Distraction Free Reading

Critiquing Big Data in China and Beyond

“I do think that the Internet truly makes us feel the world can become a smaller place,” an interlocutor, whom I will call Bo, told me in his parents’ home in Shijiazhuang, a city in China’s Hebei Province. It was late 2014, and he was studying to become a filmmaker in Beijing. During our conversation, he told me about discovering Google Earth when he was younger, recalling how, suddenly, he could “see any place in the world” from the comfort of his home. He could zoom in to explore a mountain village in Iceland, a house, and even a village dog, feeling that, without Google Earth, he would never have been able to visit such faraway places. The experience might have been virtual (xuni), he mused, but it had also been real (zhenshi). His account expressed a kind of enthusiasm for the digital that I often encountered during my ethnographic fieldwork on digital opportunity in China. However, his story was made especially compelling by the oppressive smog plaguing the city outside. While neighboring buildings disappeared in a toxic fog, he expressed his excitement about “seeing” a digitally mediated “Google Earth.”

Photograph of buildings in a city in dense fog.

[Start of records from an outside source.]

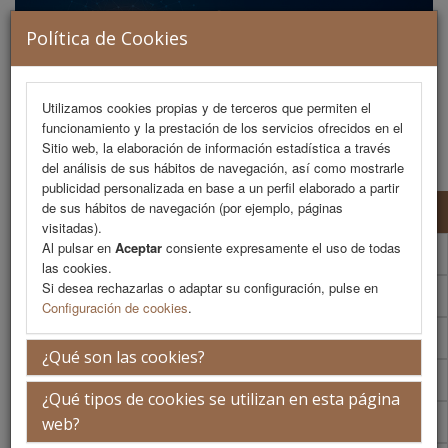
Política de Cookies
Utilizamos cookies propias y de terceros que permiten el
funcionamiento y la prestación de los servicios ofrecidos en el
MENU
Sitio web, la elaboración de información estadística a través
del análisis de sus hábitos de navegación, así como mostrarle
publicidad personalizada en base a un perfil elaborado a partir
de sus hábitos de navegación (por ejemplo, páginas
Presentación
visitadas).
Al pulsar en
Aceptar
consiente expresamente el uso de todas
La ciudad
las cookies.
Si desea rechazarlas o adaptar su configuración, pulse en
La sede
Configuración de cookies
.
Secretaría Técnica
¿Qué son las cookies?
Jornadas Anteriores
¿Qué tipos de cookies se utilizan en esta página
AMCP
web?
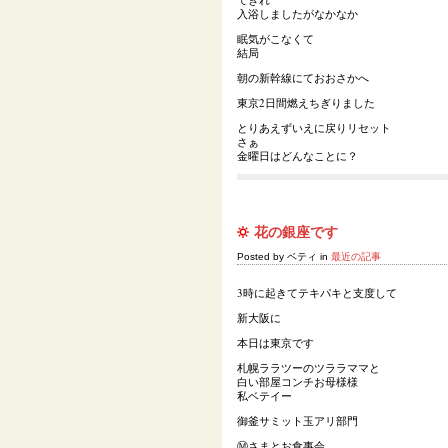
入浴しましたがなかなか
眠気がこなくて
結局
朝の新幹線にておおさかへ
東京2日間燃えちぎりました
とりあえずいえに戻りリセット
さぁ
金曜日はどんなことに？
花の銀座です
Posted by ベティ in
最近の記事
3時に起きてテキパキと支度して
新大阪に
本日は東京です
札幌ララツーのツララママと
白い部屋コンチお母様様
私ベテイー
御釜サミット玉アリ部門
Ⓜ️さまとお食事会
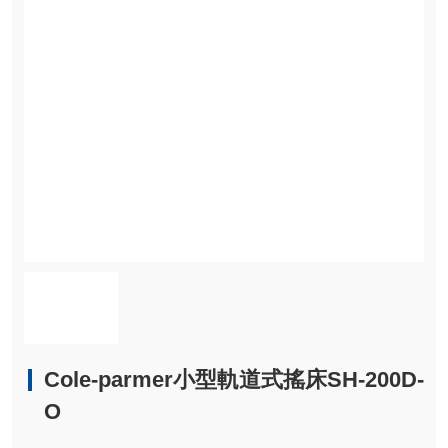
Cole-parmer小型軌道式搖床SH-200D-
O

Photo of Shijiazhuang, taken by the author in 2014

At the time, Bo’s words made me think about the complex experiences made possible by data-driven digital technologies. His excitement about the possibilities afforded by Google Earth highlighted the significant ways in which data applications can shape our lives. Since joining the Center for Data Ethics and Justice at the University of Virginia’s Data Science Institute in 2018 and starting to research and teach data ethics, I repeatedly found myself revisiting the encounter. While Google Earth empowered Bo to travel the world virtually, it also compelled him to knowingly or unknowingly share user data with one of the world’s most powerful data brokers and dominant forces in today’s “surveillance capitalism” (Zuboff 2016). Public discussions of data ethics often revolve around issues of privacy and surveillance, which isn’t surprising given the attention controversies such as the Cambridge Analytica scandal have brought to how much of our private lives is captured in big data’s “mining of intimacy” (Lemov 2016). While privacy and surveillance are key issues in critical discussions of big data, I feel that this focus sometimes comes at the expense of an urgently needed debate on how big data and data technologies regulate and reorganize our worlds.

Screeshot of mountain range with the words "The world's most detailed globe." written over it in white text.

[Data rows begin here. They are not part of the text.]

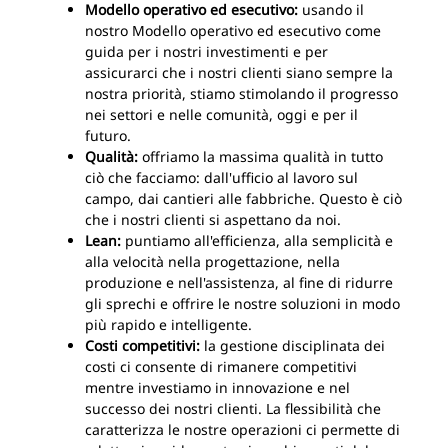
Modello operativo ed esecutivo:
usando il
nostro Modello operativo ed esecutivo come
guida per i nostri investimenti e per
assicurarci che i nostri clienti siano sempre la
nostra priorità, stiamo stimolando il progresso
nei settori e nelle comunità, oggi e per il
futuro.
Qualità:
offriamo la massima qualità in tutto
ciò che facciamo: dall'ufficio al lavoro sul
campo, dai cantieri alle fabbriche. Questo è ciò
che i nostri clienti si aspettano da noi.
Lean:
puntiamo all'efficienza, alla semplicità e
alla velocità nella progettazione, nella
produzione e nell'assistenza, al fine di ridurre
gli sprechi e offrire le nostre soluzioni in modo
più rapido e intelligente.
Costi competitivi:
la gestione disciplinata dei
costi ci consente di rimanere competitivi
mentre investiamo in innovazione e nel
successo dei nostri clienti. La flessibilità che
caratterizza le nostre operazioni ci permette di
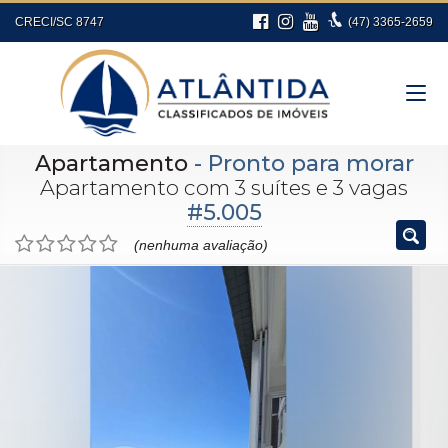
CRECI/SC 8747
(47)
3365-2659
Apartamento
- Pronto para morar
Apartamento com 3 suítes e 3 vagas
#5.005
(nenhuma avaliação)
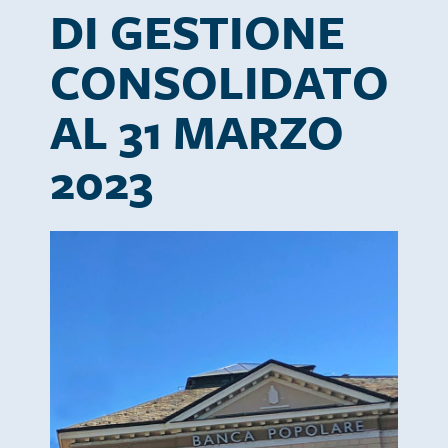
DI GESTIONE
CONSOLIDATO
AL 31 MARZO
2023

Google Earth’s home page on February 18, 2019 (https://www.google.com/earth/)

Big data applications have far-reaching implications because of the kind of large-scale control afforded by algorithms (Cheney-Lippold 2011, Schüll 2016, Seaver 2018). The tweaking of an algorithm can change the music suggestions, search results, and news we get to see, thus regulating the relations that make up our lives. A critical discussion of this kind of digital control is especially important since big data has been shown to both reflect and actively reinforce inequalities based on gender, race, and class (Noble 2012, O’Neil 2017). My intention in this blog is not to demonize data applications as a whole, but to point out the need for a discussion of their conditions and ramifications. In the context of algorithmic decision-making, who gets to see what? What connections are made and which are canceled? And, perhaps most importantly, who gets to be in charge of these decisions?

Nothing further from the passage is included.